F - typewriter Editorial by suisen


\(\sigma\) を文字集合のサイズとして (本問では \(\sigma = 26\))、\(\Theta(N 2 ^ \sigma + \sigma \log L)\) time で解く解法の解説です。なお、\(\sigma\) はワードサイズ以下であることを仮定します。

文字集合を \(\Sigma\) とします。各 \(A \subseteq \Sigma\) に対して、入力可能な長さ \(L\) の文字列 \(X\) であって、\(X\) に現れる文字の集合がちょうど \(A\) に一致するようなものの個数を \(f(A)\) とします。各 \(f(A)\) が求まれば、答えは \(\displaystyle \sum _ {A \subseteq \Sigma} f(A)\) として計算されます。

\(A\subseteq \Sigma\) を固定して、\(f(A)\) を計算することを考えます。まず、\(A\subseteq S _ i\) を満たすような \(i\) が存在しなければ \(f(A) = 0\) です。\(A \subseteq S _ i\) を満たす \(i\) が存在する場合は、\(f(A)\) は包除原理を用いて以下のように計算することが出来ます。式において \(B\) は、\(A\) には含まれるが長さ \(L\) の文字列には 必ず 含まれない文字の集合を表します。

\[ f(A) = \sum _ {B \subseteq A} (-1) ^ {|B|} |A \backslash B| ^ L \]

\(|B|\) の値ごとにまとめて計算することで、上記の和の計算を高速化することが出来ます。具体的には、次が従います。

\[ \sum _ {B \subseteq A} (-1) ^ {|B|} |A \backslash B| ^ L = \sum _ {i = 0} ^ {|A|} \binom{|A|}{i} \cdot (-1) ^ i \cdot (|A| - i) ^ L \]

累乗の前計算を \(\Theta(\sigma \log L)\) time、二項係数の前計算を \(\Theta(\sigma ^ 2)\) time で行っておけば、右辺の和を \(\Theta(\sigma)\) time で計算することができます。 さらに、右辺の和は \(|A|\) のみに依存するため、\(k = 0,\ldots, \sigma\) に対して次で表される \(g(k)\)\(\Theta(\sigma ^ 2)\) time で前計算しておくことで、\(f(A)\) の計算を配列へのアクセスだけで済ませることが出来ます。
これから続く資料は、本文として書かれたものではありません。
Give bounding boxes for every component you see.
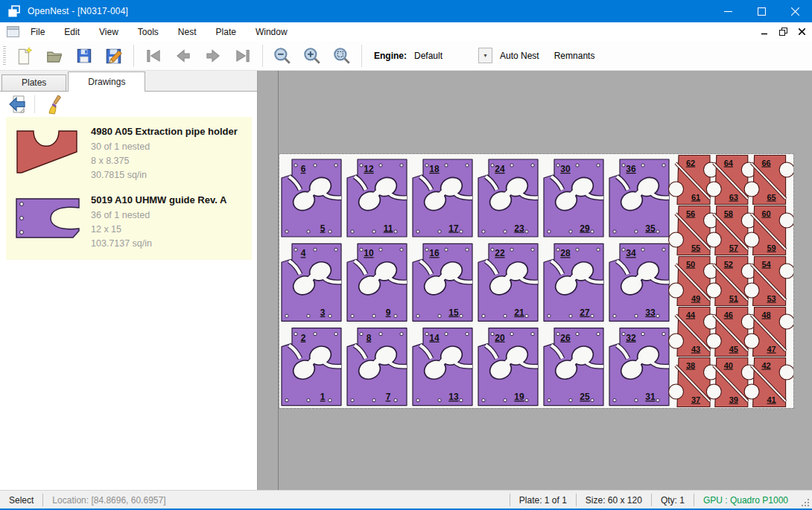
nest-pair-purple[interactable]: 1615 [413,243,472,321]
svg-text:29: 29 [580,223,590,234]
nest-pair-purple[interactable]: 2221 [478,243,538,321]
svg-text:19: 19 [514,392,524,402]
svg-text:66: 66 [761,159,770,168]
nest-pair-purple[interactable]: 2019 [478,328,538,406]
nav-next-button[interactable] [202,45,224,67]
menu-file[interactable]: File [22,24,53,40]
nest-pair-purple[interactable]: 2625 [544,328,603,406]
save-as-button[interactable] [103,45,125,67]
save-button[interactable] [73,45,95,67]
nest-pair-red[interactable]: 5049 [669,257,719,306]
status-location: Location: [84.8696, 60.6957] [43,495,174,506]
nav-prev-button[interactable] [172,45,194,67]
svg-text:15: 15 [448,307,459,318]
mdi-close-button[interactable] [793,25,810,39]
toolbar-grip[interactable] [3,46,6,66]
mdi-minimize-button[interactable] [756,25,773,39]
save-icon [74,46,94,66]
svg-text:58: 58 [724,209,733,218]
menu-nest[interactable]: Nest [170,24,205,40]
menu-plate[interactable]: Plate [208,24,244,40]
remnants-button[interactable]: Remnants [547,47,603,65]
svg-text:2: 2 [301,333,306,343]
nest-pair-purple[interactable]: 65 [282,159,341,237]
drawings-list: 4980 A05 Extraction pipe holder 30 of 1 … [6,117,252,260]
engine-value: Default [411,51,478,61]
mdi-restore-button[interactable] [775,25,791,39]
nest-pair-purple[interactable]: 21 [282,328,341,406]
svg-text:38: 38 [686,361,695,370]
svg-text:31: 31 [645,392,656,402]
nav-last-button[interactable] [232,45,254,67]
nest-pair-purple[interactable]: 3029 [544,159,603,237]
zoom-out-button[interactable] [271,45,294,67]
mdi-close-icon [799,28,805,35]
mdi-child-icon[interactable] [7,26,19,37]
nest-pair-red[interactable]: 3837 [669,358,719,407]
return-drawing-button[interactable] [6,93,28,115]
svg-text:61: 61 [691,193,700,202]
svg-text:20: 20 [495,333,505,343]
nest-pair-purple[interactable]: 3635 [609,159,669,237]
toolbar-separator [361,45,362,67]
nav-next-icon [203,46,223,66]
svg-text:27: 27 [580,307,590,318]
nest-pair-red[interactable]: 5655 [669,206,719,255]
svg-text:52: 52 [724,260,733,269]
nest-pair-purple[interactable]: 1413 [413,328,472,406]
window-title: OpenNest - [N0317-004] [28,6,128,16]
minimize-icon [724,7,732,16]
nest-pair-red[interactable]: 4443 [669,307,719,357]
svg-text:13: 13 [448,392,459,402]
nest-pair-purple[interactable]: 3231 [609,328,669,406]
tab-plates[interactable]: Plates [1,74,66,91]
nav-last-icon [233,46,253,66]
open-button[interactable] [43,45,66,67]
nest-pair-purple[interactable]: 2423 [478,159,538,237]
maximize-button[interactable] [745,0,778,22]
zoom-in-icon [302,46,322,66]
new-file-icon [15,46,34,66]
chevron-down-icon[interactable]: ▾ [478,48,492,63]
minimize-button[interactable] [711,0,745,22]
nest-pair-purple[interactable]: 1211 [347,159,407,237]
nest-pair-purple[interactable]: 1817 [413,159,472,237]
new-button[interactable] [13,45,36,67]
svg-text:8: 8 [367,333,372,343]
nav-first-button[interactable] [142,45,165,67]
svg-text:5: 5 [320,223,326,234]
menu-edit[interactable]: Edit [56,24,88,40]
zoom-in-button[interactable] [301,45,323,67]
panel-separator [34,95,35,113]
drawing-area: 30.7815 sq/in [91,168,247,182]
drawing-item-extraction-pipe-holder[interactable]: 4980 A05 Extraction pipe holder 30 of 1 … [6,120,252,188]
svg-text:11: 11 [384,223,393,234]
nest-pair-red[interactable]: 6261 [669,156,719,205]
resize-grip[interactable] [800,497,811,508]
menu-view[interactable]: View [91,24,127,40]
nest-pair-purple[interactable]: 3433 [609,243,669,321]
zoom-extents-button[interactable] [331,45,353,67]
nest-pair-purple[interactable]: 109 [347,243,407,321]
tab-drawings[interactable]: Drawings [68,71,145,92]
svg-text:47: 47 [767,345,775,354]
menu-window[interactable]: Window [247,24,296,40]
auto-nest-button[interactable]: Auto Nest [492,47,547,65]
drawing-item-uhmw-guide[interactable]: 5019 A10 UHMW guide Rev. A 36 of 1 neste… [6,188,252,257]
nest-pair-purple[interactable]: 43 [282,243,341,321]
canvas-guide-line [278,71,279,490]
plate[interactable]: 6512111817242330293635431091615222128273… [279,154,793,408]
return-drawing-icon [7,94,28,115]
svg-text:23: 23 [514,223,524,234]
nav-prev-icon [174,46,193,66]
clear-button[interactable] [44,93,66,115]
engine-combobox[interactable]: Default ▾ [411,48,492,64]
close-button[interactable] [778,0,812,22]
nest-pair-purple[interactable]: 2827 [544,243,603,321]
svg-text:64: 64 [724,159,734,168]
nest-pair-purple[interactable]: 87 [347,328,407,406]
menu-tools[interactable]: Tools [130,24,167,40]
nest-canvas[interactable]: 6512111817242330293635431091615222128273… [258,71,812,490]
svg-text:24: 24 [495,164,505,174]
app-window: OpenNest - [N0317-004] File Edit View To… [0,0,812,510]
\[ g(k) = \sum _ {i = 0} ^ k \binom{k}{i} \cdot (-1) ^ i \cdot (k-i) ^ L \]

以上をまとめると、\(f(A)\) は式 \((1)\) で計算されます。\(\sigma\) がワードサイズ以下であることを仮定しているため、各 \(i\) に対して \(A \subseteq S _ i\) かどうかの判定は bit 演算を用いて定数時間で可能です。従って、各 \(f(A)\)\(\Theta(N)\) time で計算できます。

\[ f(A) = \begin{cases} g(|A|) & \text{if}\; \exists i \;\text{s.t.}\; A\subseteq S _ i \\ 0 & \text{otherwise} \end{cases} \tag{1} \]
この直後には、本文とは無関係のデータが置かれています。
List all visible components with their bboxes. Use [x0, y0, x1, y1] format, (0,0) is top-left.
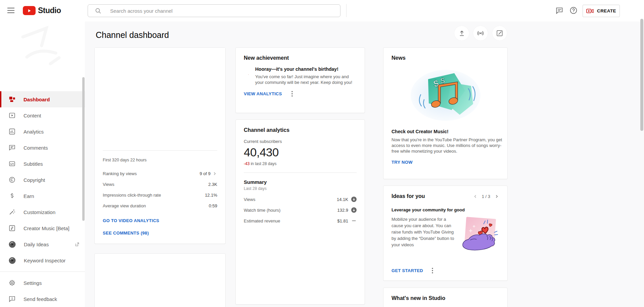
- whats-new-title: What's new in Studio: [392, 295, 499, 301]
- metric-value: 9 of 9: [199, 171, 211, 176]
- page-scrollbar[interactable]: [640, 19, 643, 131]
- chevron-right-icon[interactable]: [494, 194, 499, 199]
- search-separator: [346, 4, 347, 17]
- metric-row-ranking[interactable]: Ranking by views 9 of 9: [103, 168, 217, 179]
- news-card-title: News: [392, 55, 499, 61]
- news-body: Now that you're in the YouTube Partner P…: [392, 137, 508, 154]
- create-button-label: CREATE: [597, 8, 616, 13]
- kebab-menu-icon[interactable]: [432, 267, 433, 274]
- youtube-studio-logo[interactable]: Studio: [23, 6, 61, 15]
- news-headline: Check out Creator Music!: [392, 129, 499, 134]
- earn-icon: [8, 192, 16, 200]
- video-thumbnail-placeholder[interactable]: [95, 48, 225, 150]
- sidebar-item-creator-music[interactable]: Creator Music [Beta]: [0, 220, 85, 236]
- sidebar-item-comments[interactable]: Comments: [0, 140, 85, 156]
- video-performance-card: First 320 days 22 hours Ranking by views…: [94, 47, 226, 244]
- secondary-video-card: [94, 253, 226, 307]
- sidebar-item-copyright[interactable]: Copyright: [0, 172, 85, 188]
- external-link-icon: [75, 242, 80, 247]
- summary-title: Summary: [244, 179, 357, 185]
- search-box: [88, 4, 340, 17]
- create-button[interactable]: CREATE: [583, 5, 620, 17]
- sidebar-divider: [0, 271, 85, 272]
- feedback-icon[interactable]: [555, 6, 564, 15]
- chevron-right-icon: [212, 171, 217, 176]
- search-input[interactable]: [110, 8, 318, 14]
- channel-analytics-title: Channel analytics: [244, 127, 357, 133]
- video-period-label: First 320 days 22 hours: [103, 158, 217, 162]
- summary-value: $1.81: [337, 218, 348, 223]
- create-post-icon[interactable]: [492, 26, 507, 41]
- giving-hearts-illustration: [460, 214, 499, 255]
- sidebar-item-settings[interactable]: Settings: [0, 275, 85, 291]
- summary-row-views: Views 14.1K: [244, 194, 357, 205]
- sidebar-item-daily-ideas[interactable]: Daily Ideas: [0, 236, 85, 252]
- send-feedback-icon: [8, 295, 16, 303]
- trend-flat-icon: [351, 218, 357, 223]
- try-now-link[interactable]: TRY NOW: [392, 160, 413, 165]
- summary-row-revenue: Estimated revenue $1.81: [244, 215, 357, 226]
- ideas-body: Mobilize your audience for a cause you c…: [392, 216, 456, 255]
- youtube-logo-icon: [23, 6, 36, 15]
- metric-value: 12.1%: [205, 193, 217, 198]
- sidebar-item-subtitles[interactable]: Subtitles: [0, 156, 85, 172]
- current-subscribers-label: Current subscribers: [244, 139, 357, 144]
- pagination-label: 1 / 3: [482, 194, 490, 199]
- go-live-icon[interactable]: [473, 26, 488, 41]
- sidebar-item-content[interactable]: Content: [0, 107, 85, 123]
- see-comments-link[interactable]: SEE COMMENTS (98): [103, 231, 217, 236]
- summary-value: 14.1K: [337, 197, 348, 202]
- main-content: Channel dashboard First 320 days 22 hour…: [85, 21, 644, 307]
- content-icon: [8, 112, 16, 119]
- sidebar-nav: Dashboard Content Analytics Comments Sub…: [0, 91, 85, 307]
- sidebar-item-send-feedback[interactable]: Send feedback: [0, 291, 85, 307]
- ideas-headline: Leverage your community for good: [392, 207, 499, 212]
- sidebar-item-label: Dashboard: [24, 97, 50, 102]
- sidebar-item-label: Comments: [24, 145, 48, 151]
- sidebar-item-label: Copyright: [24, 177, 45, 183]
- column-news: News $ $: [383, 47, 508, 307]
- metric-value: 2.3K: [208, 182, 217, 187]
- chevron-left-icon[interactable]: [473, 194, 478, 199]
- go-to-video-analytics-link[interactable]: GO TO VIDEO ANALYTICS: [103, 218, 217, 223]
- youtube-studio-app: Studio CREATE Dashboard Cont: [0, 0, 644, 307]
- metric-row-ctr: Impressions click-through rate 12.1%: [103, 190, 217, 200]
- summary-row-watch-time: Watch time (hours) 132.9: [244, 205, 357, 215]
- achievement-headline: Hooray—it's your channel's birthday!: [255, 66, 357, 72]
- ideas-card: Ideas for you 1 / 3 Leverage your commun…: [383, 186, 508, 281]
- subtitles-icon: [8, 160, 16, 167]
- sidebar-item-label: Keyword Inspector: [24, 258, 65, 263]
- summary-label: Watch time (hours): [244, 208, 280, 213]
- summary-label: Estimated revenue: [244, 218, 280, 223]
- sidebar-item-label: Content: [24, 113, 41, 118]
- comments-icon: [8, 144, 16, 151]
- sidebar-item-label: Send feedback: [24, 296, 57, 302]
- trend-down-icon: [351, 197, 357, 202]
- summary-value: 132.9: [337, 208, 348, 213]
- sidebar-item-dashboard[interactable]: Dashboard: [0, 91, 85, 107]
- birthday-cake-icon: [248, 66, 249, 83]
- column-analytics: New achievement Hooray—it's your channel…: [235, 47, 365, 305]
- subscriber-count: 40,430: [244, 146, 357, 159]
- daily-ideas-icon: [8, 241, 16, 248]
- upload-video-icon[interactable]: [454, 26, 469, 41]
- sidebar-item-analytics[interactable]: Analytics: [0, 123, 85, 140]
- sidebar-item-customization[interactable]: Customization: [0, 204, 85, 220]
- sidebar-item-label: Customization: [24, 209, 55, 215]
- sidebar-scrollbar[interactable]: [82, 77, 85, 221]
- sidebar-item-earn[interactable]: Earn: [0, 188, 85, 204]
- customization-icon: [8, 208, 16, 216]
- subscriber-delta: -43 in last 28 days: [244, 161, 357, 166]
- analytics-icon: [8, 128, 16, 135]
- sidebar-ghost-artwork: [13, 23, 71, 77]
- achievement-body: You've come so far! Just imagine where y…: [255, 74, 357, 85]
- help-icon[interactable]: [569, 6, 578, 15]
- kebab-menu-icon[interactable]: [291, 90, 293, 97]
- sidebar-item-keyword-inspector[interactable]: Keyword Inspector: [0, 252, 85, 268]
- page-title: Channel dashboard: [96, 30, 169, 40]
- ideas-card-title: Ideas for you: [392, 193, 425, 199]
- menu-icon[interactable]: [7, 8, 15, 14]
- summary-period: Last 28 days: [244, 186, 357, 191]
- view-analytics-link[interactable]: VIEW ANALYTICS: [244, 91, 282, 96]
- get-started-link[interactable]: GET STARTED: [392, 268, 423, 273]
前計算にかかる時間計算量は \(\Theta(\sigma ^ 2 + \sigma \log L)\) であったので、本問を全体 \(\Theta(N \cdot 2 ^ \sigma + \sigma \log L)\) time で解くことが出来ました。

なお、\(A\subseteq S _ i\) を満たす \(i\) が存在するかどうかの判定に高速ゼータ変換を用いれば \(\Theta(N + \sigma \cdot 2 ^ \sigma + \sigma \log L)\) time で解くことも可能ですが、本問の制約下では先に紹介した解法の方が高速と思われます。

実装

C++ などの高速な言語でなければ本解法で AC を取ることは難しいかもしれません。